The Role of International Arbitration in Developing a New Space Economy
One theme emerging from the discussion was the role of arbitration as an efficient dispute resolution method in developing a new outer space economy. As Laura Zielinski explained, the current legal framework governing outer space limits space law to government action and is silent regarding states’ sovereign rights and private actors’ property rights. However, recent technological developments have reduced the costs of going to space, prompting the privatization of satellite operations, which in turn, has opened the field to commercial actors. Here, arbitration serves the emerging space economy as a crucial tool by providing actors with a flexible, yet certain, dispute resolution method that guarantees the protection of their investments in outer space.

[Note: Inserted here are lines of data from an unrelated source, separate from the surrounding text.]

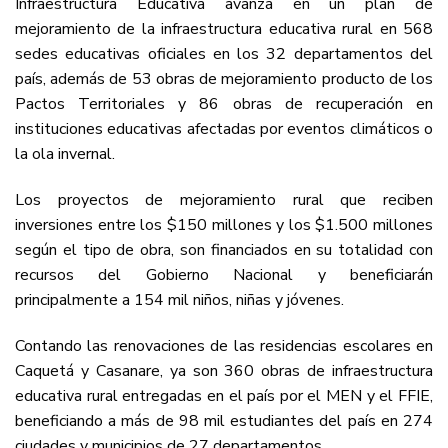
Infraestructura Educativa avanza en un plan de
mejoramiento de la infraestructura educativa rural en 568
sedes educativas oficiales en los 32 departamentos del
país, además de 53 obras de mejoramiento producto de los
Pactos Territoriales y 86 obras de recuperación en
instituciones educativas afectadas por eventos climáticos o
la ola invernal.
Los proyectos de mejoramiento rural que reciben
inversiones entre los $150 millones y los $1.500 millones
según el tipo de obra, son financiados en su totalidad con
recursos del Gobierno Nacional y beneficiarán
principalmente a 154 mil niños, niñas y jóvenes.
Contando las renovaciones de las residencias escolares en
Caquetá y Casanare, ya son 360 obras de infraestructura
educativa rural entregadas en el país por el MEN y el FFIE,
beneficiando a más de 98 mil estudiantes del país en 274
ciudades y municipios de 27 departamentos.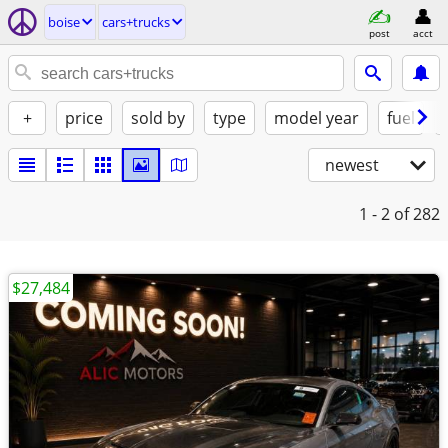
boise
cars+trucks
post
acct
+
price
sold by
type
model year
fuel
newest
1 - 2
of 282
$27,484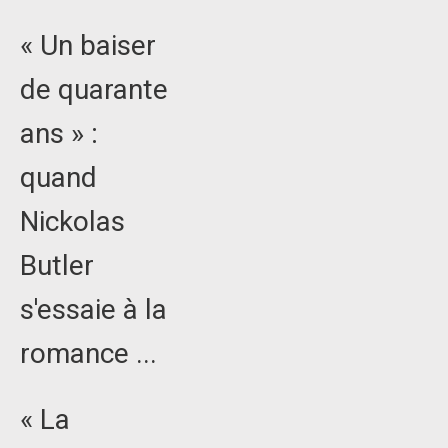
« Un baiser
de quarante
ans » :
quand
Nickolas
Butler
s'essaie à la
romance ...
« La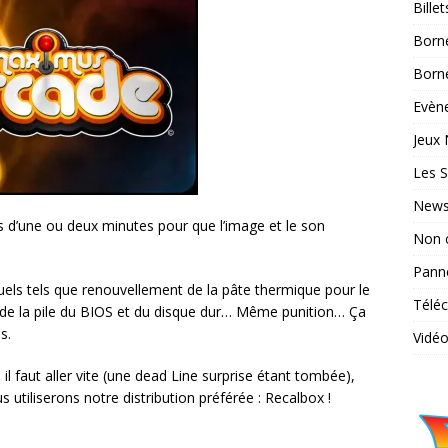
Bille
Born
Borne
Evène
Jeux 
Les S
News
s d’une ou deux minutes pour que l’image et le son
Non 
Pann
tuels tels que renouvellement de la pâte thermique pour le
Télé
de la pile du BIOS et du disque dur… Même punition… Ça
s.
Vidé
l faut aller vite (une dead Line surprise étant tombée),
s utiliserons notre distribution préférée : Recalbox !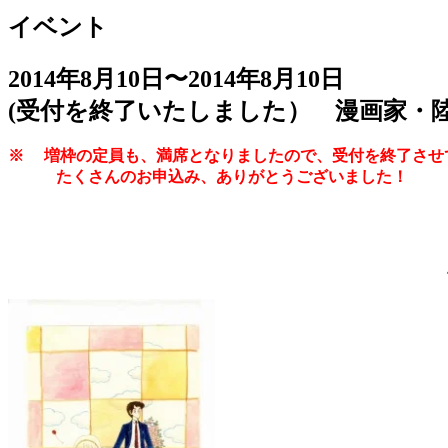
イベント
2014年8月10日〜2014年8月10日
(受付を終了いたしました） 漫画家・陸
※ 増枠の定員も、満席となりましたので、受付を終了させ
たくさんのお申込み、ありがとうございました！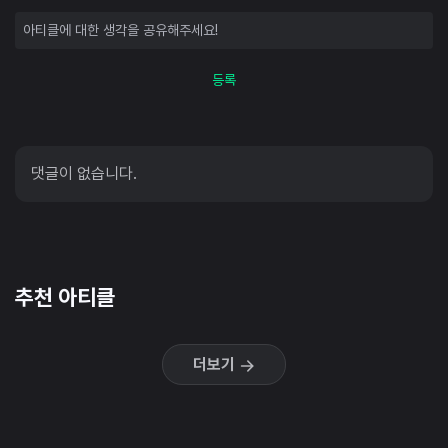
등록
댓글이 없습니다.
추천 아티클
더보기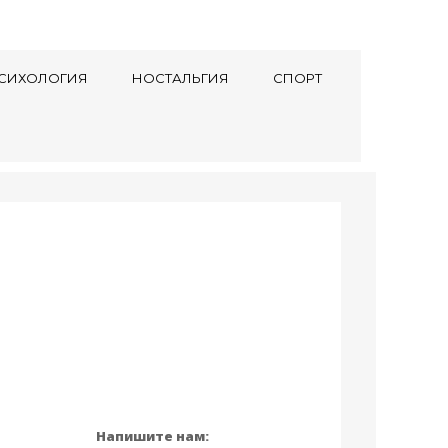
СИХОЛОГИЯ
НОСТАЛЬГИЯ
СПОРТ
Напишите нам:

In this regard, to adapt to the needs of the emerging outer space economy, the PCA issued the Optional Rules for Arbitration of Disputes Relating to Outer Space Activities in 2011. These rules provide flexibility to appoint experts in outer space law as arbitrators, guaranteeing that tribunals can have access to highly specialized and technical knowledge related to outer space activities. The rules also allow parties to present to the tribunal a “non-technical document” in which they explain the technical concepts necessary for the tribunal to fully understand the matters in dispute. Finally, the confidentiality provisions of the rules are highly relevant to protecting intellectual property rights and national security matters frequently involved in the field. However, as Zielinski noted, there have been no known cases in which the PCA rules have been applied. Arbitration proceedings regarding outer space actors have nevertheless been conducted under ICC, LCIA, UNCITRAL, and ICSID rules.
By way of illustration, cases such as Deutsche Telekom v. India, Eutelsat v. Mexico and Devas v. India highlight the crucial role of arbitration in the development of the new economies. In particular, in Devas v. India, the Tribunal ruled that India had expropriated the investor’s spectrum and that the territorial nexus of investments does not necessarily require the physical presence of an investment within a state, but, that frequencies are also part of a state’s sovereign interests and thus, can be licensed or expropriated. This broad interpretation by the tribunal of the term “investment” acknowledges the value of intangible assets in unregulated conferred rights such as frequencies, aerial space, oxygen, and outer space property rights. At the same time, this interpretation could also open the floodgates for future investor-state proceedings, in which many regulatory activities related to intangible assets in unregulated conferred rights could potentially be considered as regulatory expropriations.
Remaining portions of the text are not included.